Guy Debord mostrou que a sociedade do espetáculo substitui relações concretas por imagens e representações que organizam a percepção social. A plataforma realiza operação semelhante ao transformar precarização em narrativa de autonomia. O aplicativo exibe conveniência ao consumidor e empreendedorismo ao trabalhador, enquanto oculta a cadeia de dependências que torna o serviço possível. A imagem da liberdade funciona como espetáculo de uma relação que continua sendo subordinada.

Não se trata de dizer que toda tecnologia é igualmente opressiva ou que qualquer organização do trabalho seja taylorista. A questão é quem controla a técnica, para qual finalidade e com quais consequências. Um sistema pode reduzir tarefas repetitivas e ampliar a autonomia, mas isso depende de relações sociais que permitam aos trabalhadores decidir sobre sua utilização. Sob o comando do capital, o ganho técnico tende a ser apropriado como aumento de produtividade, redução de custos e intensificação do ritmo.

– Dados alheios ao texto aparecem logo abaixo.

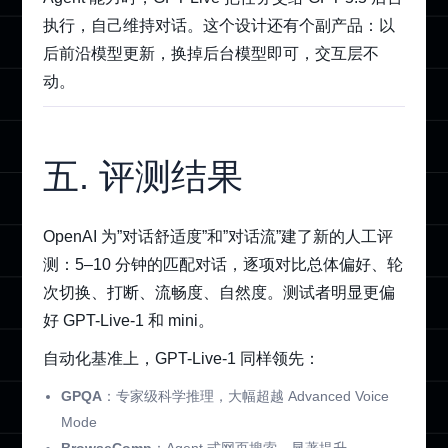
执行，自己维持对话。这个设计还有个副产品：以
后前沿模型更新，换掉后台模型即可，交互层不
动。
五. 评测结果
OpenAI 为”对话舒适度”和”对话流”建了新的人工评
测：5–10 分钟的匹配对话，逐项对比总体偏好、轮
次切换、打断、流畅度、自然度。测试者明显更偏
好 GPT-Live-1 和 mini。
自动化基准上，GPT-Live-1 同样领先：
GPQA
：专家级科学推理，大幅超越 Advanced Voice
Mode
BrowseComp
：Agent 式网页搜索，显著提升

Romper com o taylorismo exige disputar o controle do trabalho

O problema não será resolvido apenas com aplicativos mais transparentes ou com cursos de adaptação para trabalhadores. A transparência pode revelar o mecanismo sem alterar quem tem o poder de defini-lo. O centro da questão é a propriedade e o controle sobre os meios digitais de produção. Enquanto a plataforma pertencer a empresas que buscam ampliar a remuneração do capital, o algoritmo será pressionado a extrair mais trabalho com menor custo.

Superar o taylorismo significa recuperar o controle coletivo sobre o processo de trabalho. Isso envolve reconhecer o vínculo empregatício onde existe subordinação, garantir direitos, limitar jornadas, assegurar remuneração digna e permitir que trabalhadores participem das decisões sobre metas, vigilância e uso de dados. Significa também recusar a separação entre quem pensa e quem executa como se ela fosse natural.

O taylorismo não é uma peça de museu da industrialização. Ele continua ativo sempre que o conhecimento do trabalhador é apropriado pela empresa, o tempo é convertido em indicador e a exploração é apresentada como oportunidade individual. Seu cronômetro agora cabe em um celular, sua gerência pode operar por código e sua disciplina pode ser confundida com liberdade. A luta contra ele começa quando essa aparência é desfeita e o trabalho volta a ser compreendido como uma atividade social que deve estar sob controle de quem a realiza.